Alternatively, designing multiple Kubernetes clusters is useful for container operations like the following scenarios:
- You have some workloads pinned to a specific Kubernetes version, so you maintain different clusters at different versions.
- You have some workloads that require different cluster configuration needs, such as the backup policy, so you create multiple clusters with different configurations.
- You run copies of a cluster in parallel to facilitate disruptive version upgrades or a blue-green deployment strategy.
- You build an experimental workload that risks throttling the API server or other single point of failures within a cluster, so you isolate it from existing workloads.

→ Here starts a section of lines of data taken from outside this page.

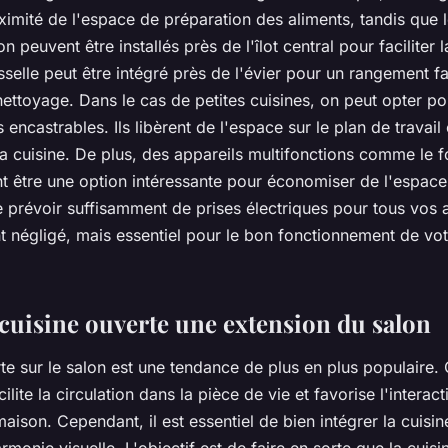
ximité de l'espace de préparation des aliments, tandis que le
n peuvent être installés près de l'
îlot central
pour faciliter 
isselle peut être intégré près de l'évier pour un rangement fa
nettoyage. Dans le cas de petites cuisines, on peut opter po
encastrables. Ils libèrent de l'espace sur le
plan de travail
la cuisine. De plus, des appareils multifonctions comme le 
 être une option intéressante pour économiser de l'espace.
 prévoir suffisamment de prises électriques pour tous vos a
nt négligé, mais essentiel pour le bon fonctionnement de vo
 cuisine ouverte une extension du salon
te sur le salon
est une tendance de plus en plus populaire. 
ilite la circulation dans la
pièce de vie
et favorise l'interact
maison. Cependant, il est essentiel de bien intégrer la cuisi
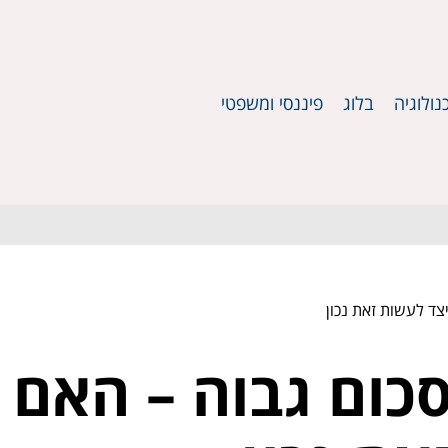
נולוגיה
בלוג
פיננסי ומשפטי
צד לעשות זאת נכון
כום גבוה – האם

The following diagram shows an example where multiple clusters are configured per software development environment due to requirements such as the container operations described in the previous section.
Create fewer clusters
For efficient resource utilization, we recommend designing the fewest number of Kubernetes clusters that meet your requirements for separating software development environments and container operations. Each additional cluster incurs additional overhead resource consumption, such as additional control plane nodes required. Therefore, a larger cluster with many workloads utilizes underlying compute resources more efficiently than many small clusters.
When there are multiple clusters with similar configurations, it creates additional maintenance overhead to monitor cluster capacity and plan for cross-cluster dependencies.
If a cluster is approaching capacity, we recommend that you add additional nodes to a cluster instead of creating a new cluster.
Create fewer node pools within a cluster
For efficient resource utilization, we recommend designing fewer, larger node pools within a Kubernetes cluster.
Configuring multiple node pools is useful when you need to schedule pods that require a different machine class than others. Create a node pool for each machine class your workloads require, and set the node capacity to autoscaling to allow for efficient usage of compute resources.